Further, the current bipolar electrode plate is different from the conventional paste type electrode plate in which the active material is held in the lattice by filling the active material on the both surfaces of the flat sheet. However, if the volume of the active material changes due to charge and discharge, the active material may easily come off, the contact between the active material and the substrate may be poor, and the life may be shortened.

[0006]

The present invention is to solve the above-mentioned problems of the bipolar electrode plate, which uses a substrate made of a corrosion-resistant metal, one side of which is a positive electrode active material and the other side of which is a negative electrode active material. In a lead-acid battery bipolar plate formed of a substance, a conductive oxide layer and a dense PbO ₂ layer are formed on the positive electrode active material side of the substrate, and a lead layer or a dense PbO ₂ layer is formed on the negative electrode active material side of the substrate.
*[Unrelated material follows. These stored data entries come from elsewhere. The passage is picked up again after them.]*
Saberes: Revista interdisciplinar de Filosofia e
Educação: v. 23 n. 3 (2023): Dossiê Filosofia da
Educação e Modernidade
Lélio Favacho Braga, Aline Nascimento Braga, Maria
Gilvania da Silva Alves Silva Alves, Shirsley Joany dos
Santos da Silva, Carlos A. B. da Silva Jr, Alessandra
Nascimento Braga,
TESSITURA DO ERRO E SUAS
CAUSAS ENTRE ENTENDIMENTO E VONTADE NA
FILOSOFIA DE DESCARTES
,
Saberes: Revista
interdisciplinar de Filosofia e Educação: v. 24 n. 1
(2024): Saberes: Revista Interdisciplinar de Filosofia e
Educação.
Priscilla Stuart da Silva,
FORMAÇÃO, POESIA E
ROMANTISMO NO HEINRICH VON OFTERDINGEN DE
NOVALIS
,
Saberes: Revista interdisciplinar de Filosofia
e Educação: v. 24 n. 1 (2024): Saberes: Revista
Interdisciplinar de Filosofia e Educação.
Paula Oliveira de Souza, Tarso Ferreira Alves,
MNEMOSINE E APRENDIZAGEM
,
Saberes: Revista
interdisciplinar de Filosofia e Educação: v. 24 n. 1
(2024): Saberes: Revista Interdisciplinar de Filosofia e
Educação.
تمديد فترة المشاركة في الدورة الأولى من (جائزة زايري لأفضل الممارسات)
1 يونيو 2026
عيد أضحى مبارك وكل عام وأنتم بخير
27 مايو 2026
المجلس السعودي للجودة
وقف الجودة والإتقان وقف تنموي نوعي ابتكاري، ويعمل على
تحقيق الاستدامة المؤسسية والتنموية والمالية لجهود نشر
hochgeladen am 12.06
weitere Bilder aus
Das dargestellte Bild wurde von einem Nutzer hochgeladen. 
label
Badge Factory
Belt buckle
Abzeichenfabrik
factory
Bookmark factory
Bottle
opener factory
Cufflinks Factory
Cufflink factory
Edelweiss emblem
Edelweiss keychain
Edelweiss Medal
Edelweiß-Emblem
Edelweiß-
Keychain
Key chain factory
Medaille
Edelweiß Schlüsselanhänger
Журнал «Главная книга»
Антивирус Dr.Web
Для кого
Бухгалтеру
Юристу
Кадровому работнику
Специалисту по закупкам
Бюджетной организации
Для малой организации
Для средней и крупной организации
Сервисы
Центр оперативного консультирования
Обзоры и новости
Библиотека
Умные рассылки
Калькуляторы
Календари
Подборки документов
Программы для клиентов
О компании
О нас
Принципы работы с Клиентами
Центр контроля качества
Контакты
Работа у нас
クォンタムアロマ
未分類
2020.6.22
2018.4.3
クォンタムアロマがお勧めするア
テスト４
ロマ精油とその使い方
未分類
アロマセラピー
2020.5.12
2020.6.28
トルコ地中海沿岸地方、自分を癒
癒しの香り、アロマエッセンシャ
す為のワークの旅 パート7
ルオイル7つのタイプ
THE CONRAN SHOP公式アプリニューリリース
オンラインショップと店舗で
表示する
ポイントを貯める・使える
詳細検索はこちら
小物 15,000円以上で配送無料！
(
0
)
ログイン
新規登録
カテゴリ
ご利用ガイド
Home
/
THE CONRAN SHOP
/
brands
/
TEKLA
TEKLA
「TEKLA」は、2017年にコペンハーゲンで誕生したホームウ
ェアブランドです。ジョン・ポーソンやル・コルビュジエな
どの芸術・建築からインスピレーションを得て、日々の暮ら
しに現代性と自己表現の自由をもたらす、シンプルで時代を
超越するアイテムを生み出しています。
It is characterized in that a lead alloy layer is formed.

As the corrosion-resistant metal, titanium, zirconium, niobium, tantalum, tungsten, or a base alloy thereof can be used because it is lighter than the lead alloy and has excellent corrosion resistance.

The structure of the bipolar electrode plate is such that a conductive oxide layer and a dense PbO ₂ layer are formed on the positive electrode active material side of a substrate made of a corrosion-resistant metal, the positive electrode active material is provided thereon, and the negative electrode active material side is provided. A lead or lead alloy layer is formed and a negative electrode active material is provided thereon. This manufacturing method will be described step by step using the case where titanium is used for the substrate as an example.

Since the passivation film is formed on the surface of the titanium substrate in the air, it is necessary to remove the passivation film as a pretreatment. As a removing method, for example, there is a method of polishing the surface of the substrate with a wire brush or the like, and then performing an etching treatment in boiling hydrochloric acid. By doing so, almost all the passive film on the titanium surface can be removed.

Then, a conductive oxide layer is formed on the surface of one surface of the titanium substrate from which the passivation film has been removed, which is the positive electrode active material side. Since the high corrosion resistance of titanium is due to the passivation film formed on the surface, it is necessary to form a film in place of the passivation film on the titanium surface in order to use it as a current collector. The role of this coating is to electrically connect the titanium substrate and the PbO ₂ layer and to prevent the formation of a passive coating on the titanium surface due to the oxidation action of PbO ₂ . Oxides of tin, antimony, titanium, tantalum, palladium, platinum and the like are suitable for this film because they have conductivity.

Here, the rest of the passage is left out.